Most of those came with Gibbs, as he provided the humor that Jethro kept so well hidden. Fornell proves that snark is ageless.
Tobias showed up after an explosion had damaged his “forever home,” as he later pointedly reminded Parker and McGee.
I support any excuse to bring in Fornell. Like Robert Wagner’s Anthony DiNozzo Sr., these timeless recurring characters belong to the franchise, not to any particular departed team member.
With NCIS historian Ducky gone as of NCIS Season 21 Episode 2, Tobias provided some much-needed institutional memory that ultimately cracked this case.
Another nod to the franchise that wasn’t nearly as successful was Nick’s video chat with Kensi Blye of NCIS: Los Angeles and Jane Tennant of NCIS: Hawaii.
Sure, the main squad would have warned the other branches about the attacks. But the video chat added nothing to this “special” episode other than being a nod to two of the spinoffs. It was no NCIS crossover.
Sadly, Jared was the person who let in the person with an axe to grind with NCIS: His online girlfriend, Lindsay. You wouldn’t expect a veterinary tech from Oregon to be the mastermind.

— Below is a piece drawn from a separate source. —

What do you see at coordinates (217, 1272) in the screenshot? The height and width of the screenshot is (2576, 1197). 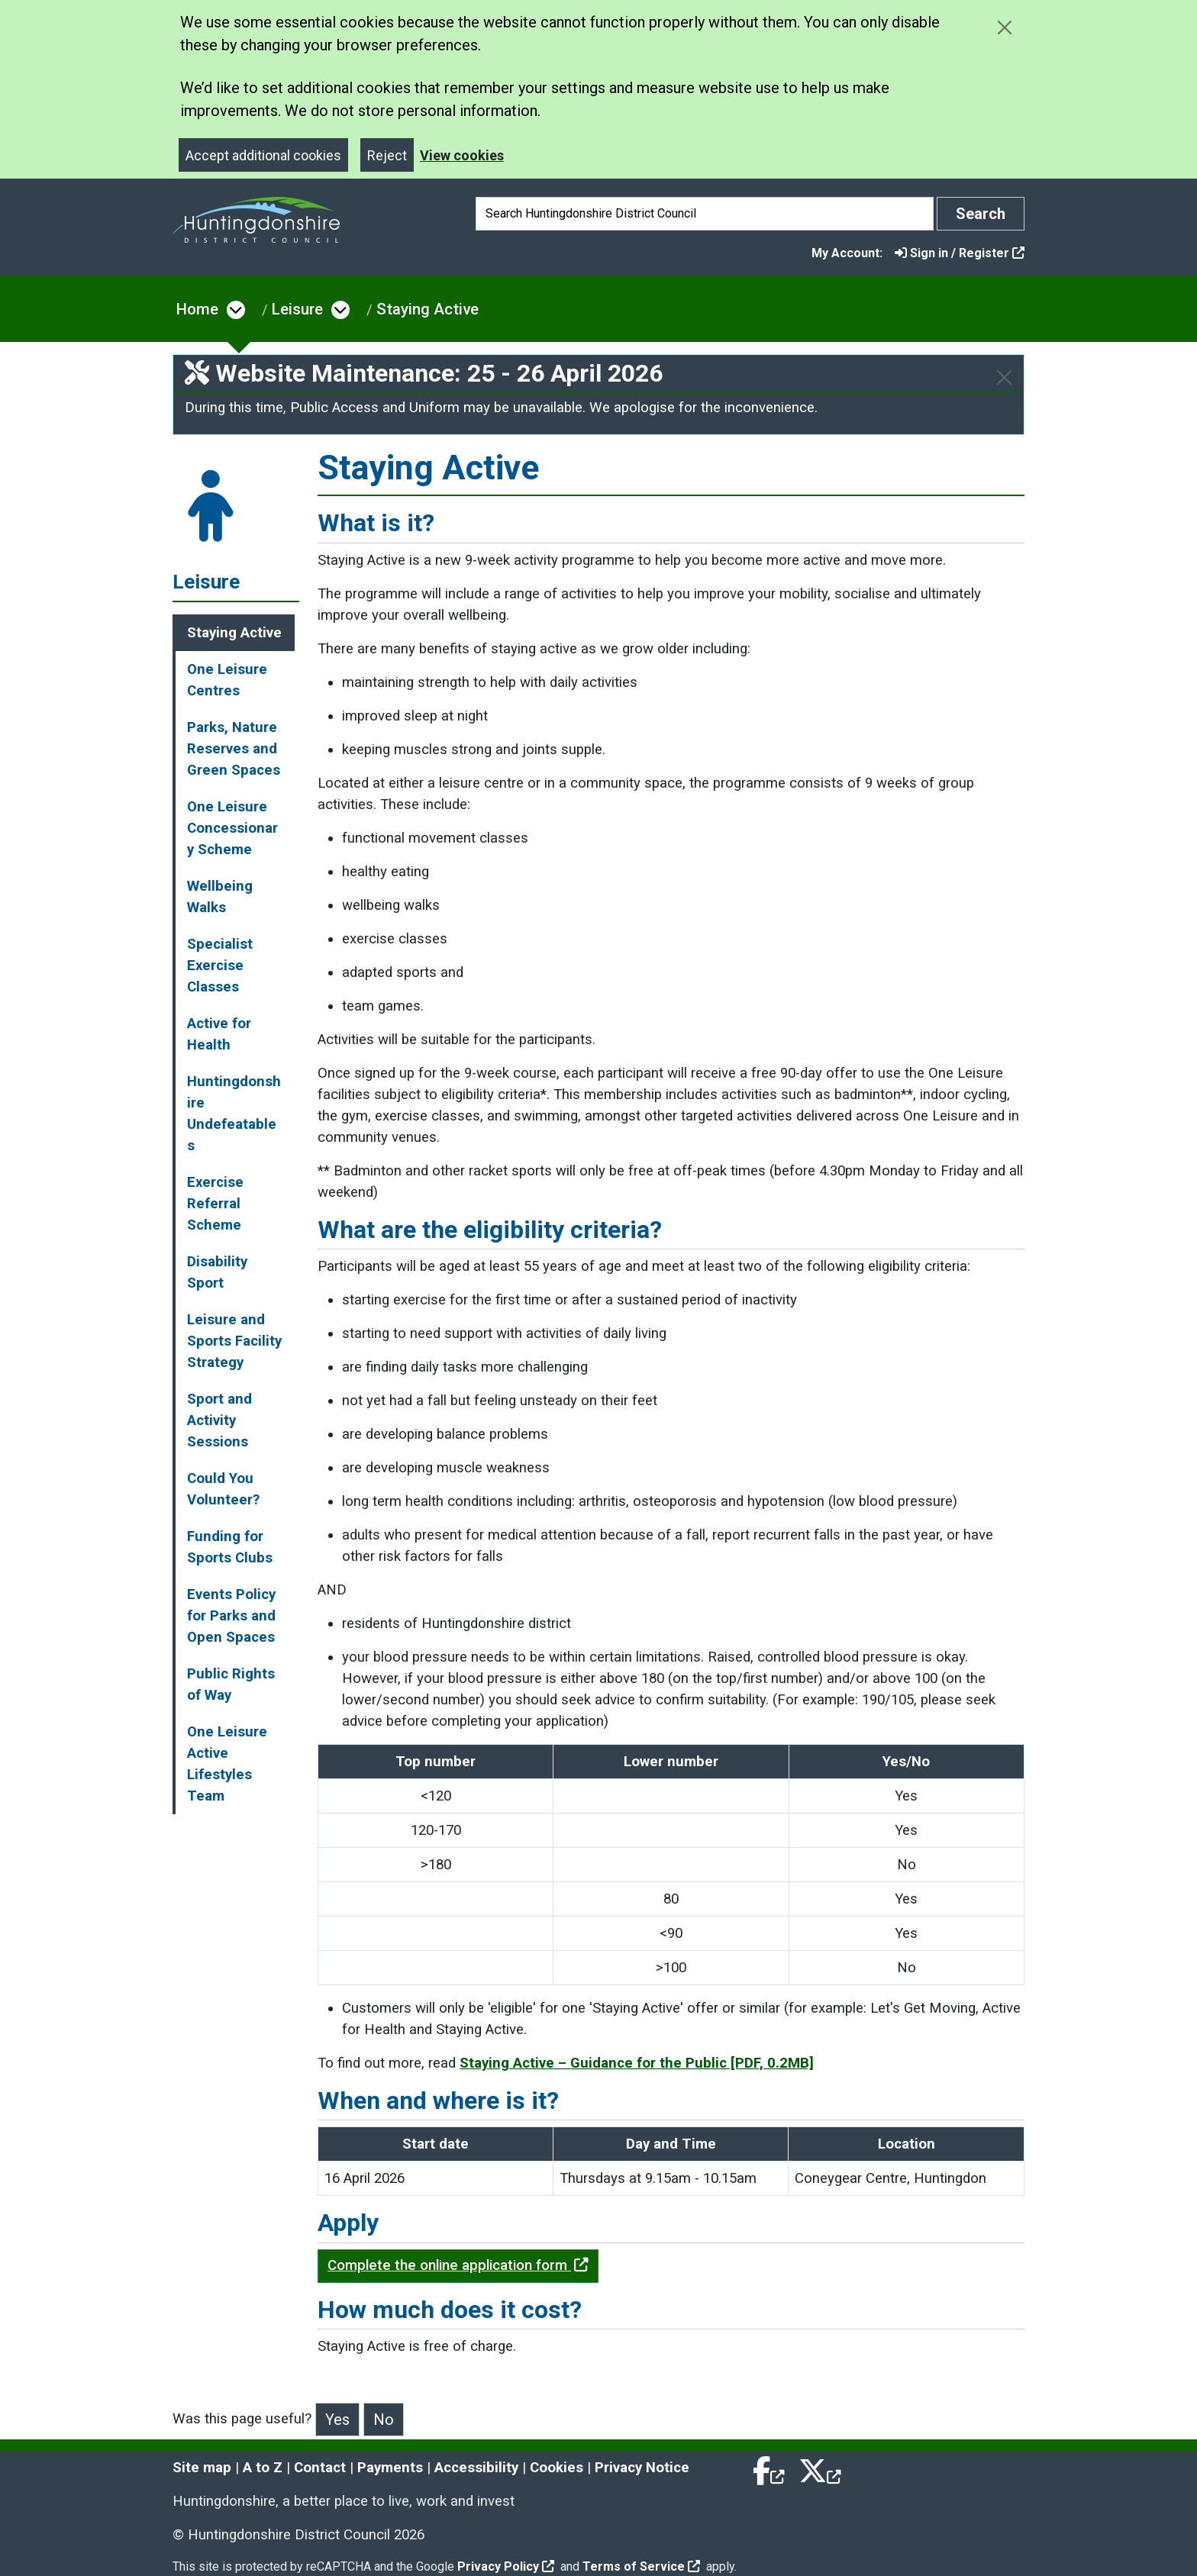 I see `Disability Sport` at bounding box center [217, 1272].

Poor Jared. First, his father goes down amid an argument they were having at Jackie’s grave.
Then, by the way, he gave access to the person who shot his father and planned the attack on NCIS.

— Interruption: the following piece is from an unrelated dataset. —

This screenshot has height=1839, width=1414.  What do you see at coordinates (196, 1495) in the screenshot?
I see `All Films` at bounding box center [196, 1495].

However, the whole experience proved to Jared that he was more like Leon than he wanted to admit, starting with the detailed diagram of the shooting scene he gave to Parker and McGee.
More importantly, he got to see his father’s team in action, which helped him understand how much like a family NCIS was.

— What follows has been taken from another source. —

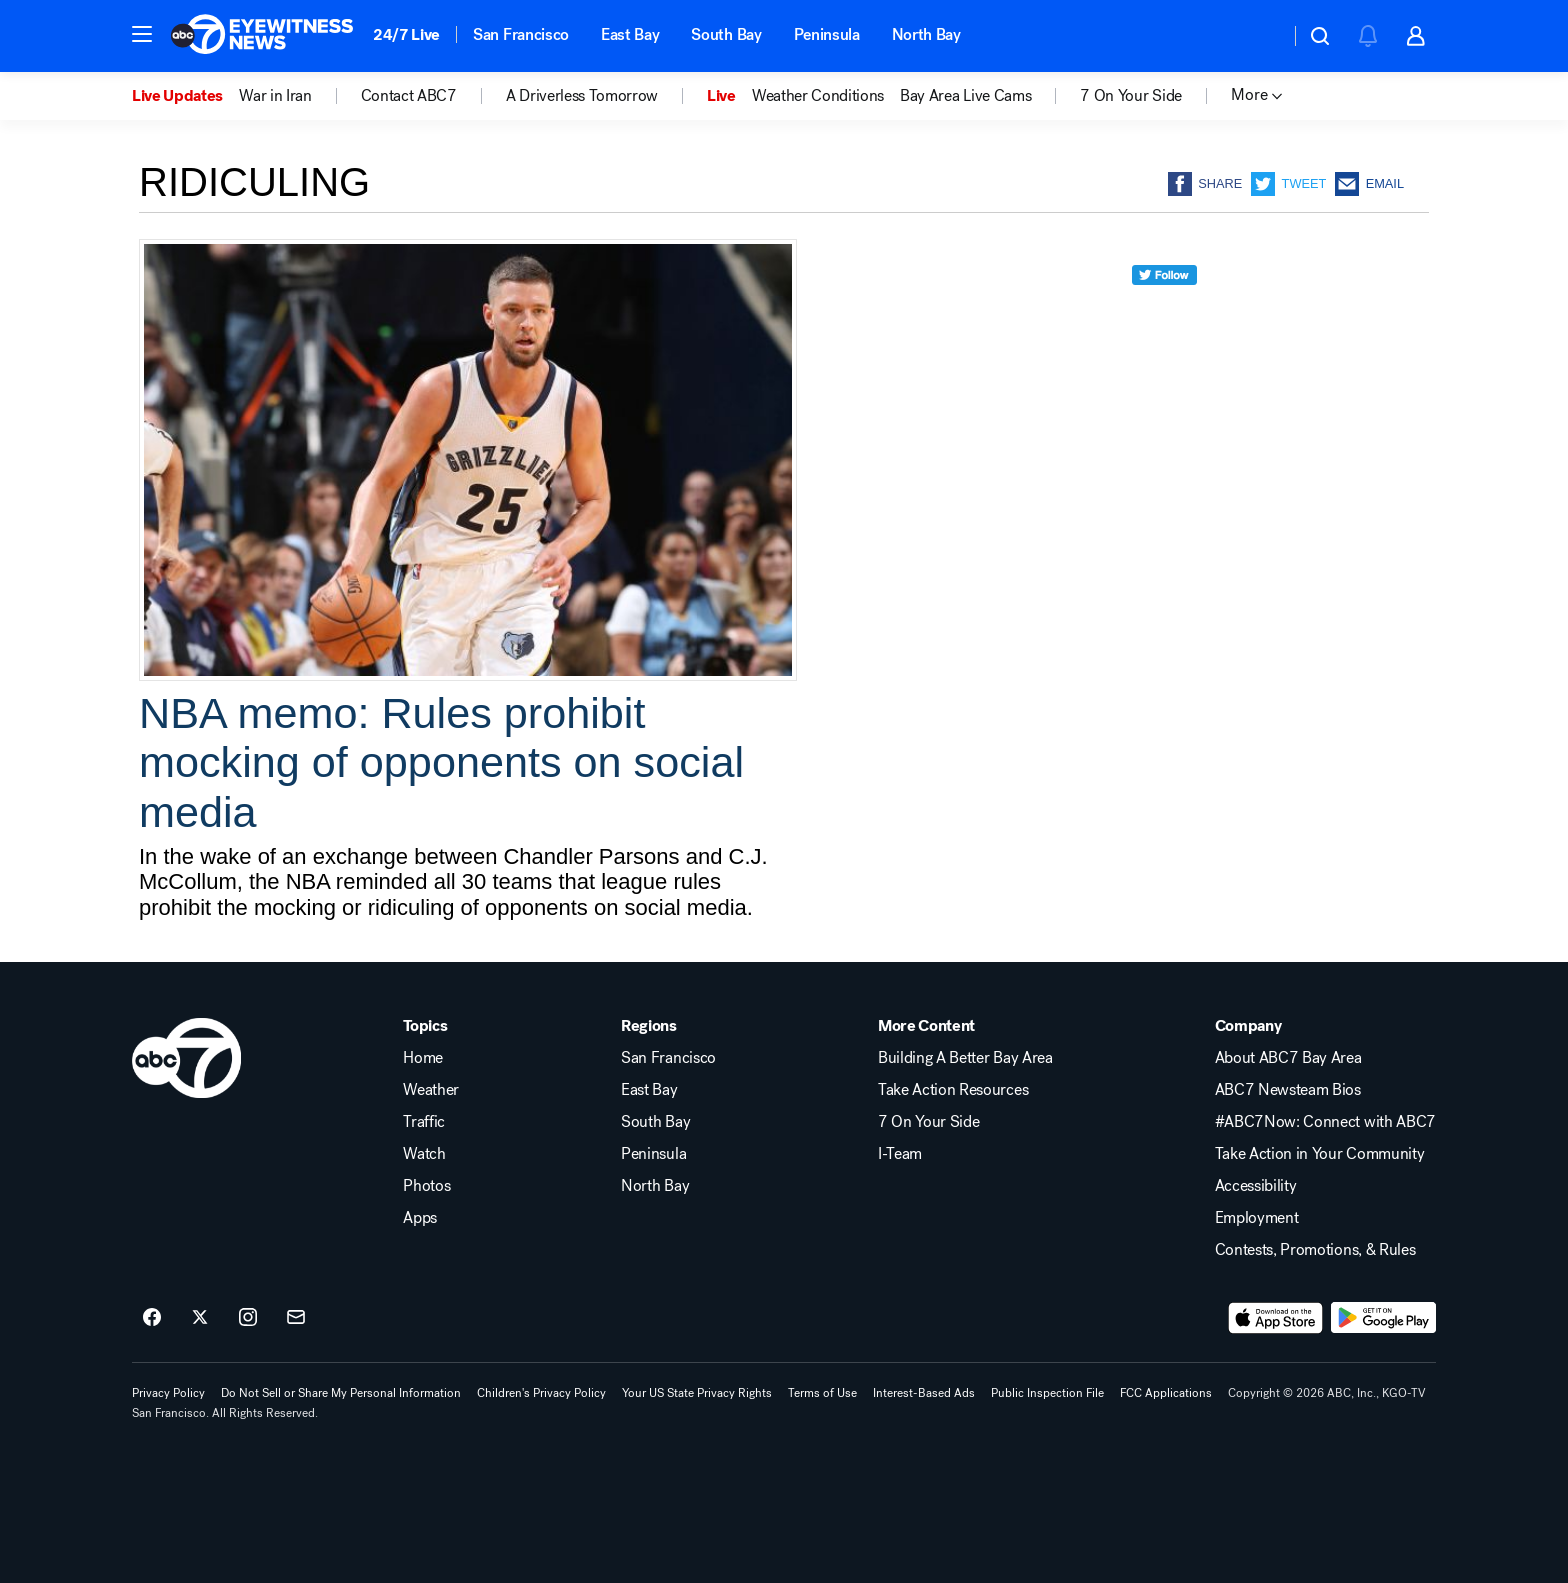 This screenshot has height=1583, width=1568. What do you see at coordinates (827, 34) in the screenshot?
I see `Peninsula` at bounding box center [827, 34].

The team had located and taken Lindsay into custody fairly early on. Then came the hard part: Getting her to spell out her dastardly plan.
Even more interesting was the choice of the actor playing her tool: T.J. Thyne, who portrayed the brainy Dr. Jack Hodgins for a decade on Bones.
Thyne joins a not-so-exclusive club, making two appearances as two different characters on the long-running procedural. He portrayed Carl, an assistant warehouse manager, back on NCIS Season 1 Episode 13.
This time out, he played a character unlike Hodgins: Fletcher Voss, the egotistical but seemingly absent-minded owner of Bandium, Parker’s favorite communication app that he imposed upon the team when he took over on NCIS Season 19 Episode 6.
It turned out that Bandium was losing value faster than Truth Social if that’s possible. He needed NCIS to renew its contract with Bandium.
So he thought he’d found a sucker in Lindsay, who had an unspecified grudge against NCIS, on a message board, trying to use her to precipitate a crisis to reinforce Bandium’s importance to the agency.
Instead, she used him in the hopes of completing her late father’s long-ago objective by injecting his phone with a virus. Some genius, huh?
It took the unlikely combination of Curtis from Cyber and Fornell to assemble the pieces.
Curtis determined it was a virus causing the power to fluctuate at NCIS headquarters.
Maybe Vance should grant his wish and let him out of the dungeon more often, even though new additions to the squad don’t have a great survival rate overall.
Then Tobias recalled where he had heard Lindsay’s quote in her rant. It was used by a man who wanted to assassinate the President way back on the series’ first episode in 2003.
That was also when Gibbs recruited Caitlin Todd, who would become the second member the team lost (following Vivian Blackadder from the backdoor pilot on JAG).
Naturally, the Secret Service wouldn’t believe the virus threat and the team had to make a dash for a much-needed confrontation at the airport to save the President from Lindsay and his protection detail.
Fortunately, Leon and Jared enjoyed that heartwarming flashback and discovered they’re now on the same page about NCIS. Who knows, maybe Jared will be a probie down the road.
Did this qualify as a “special episode”?
What was your favorite Easter egg?
Had you put everything together by the time Fornell did?